Reproduce the records exactly. Leave the pictures out.
------ Available records
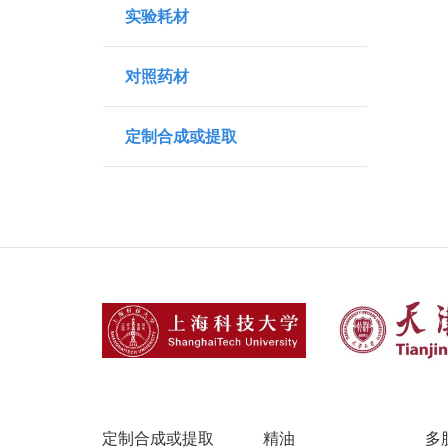
实验耗材
对照药材
定制合成或提取
定制合成或提取
精油
多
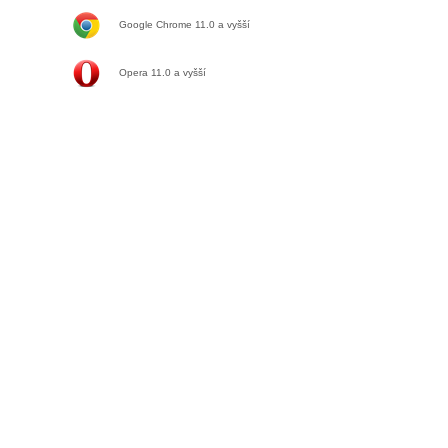
Google Chrome 11.0
a vyšší
Opera 11.0
a vyšší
------------
● **Problem solution**
实验耗材
对照药材
定制合成或提取
定制合成或提取
精油
多
Google Chrome 11.0
a vyšší
Opera 11.0
a vyšší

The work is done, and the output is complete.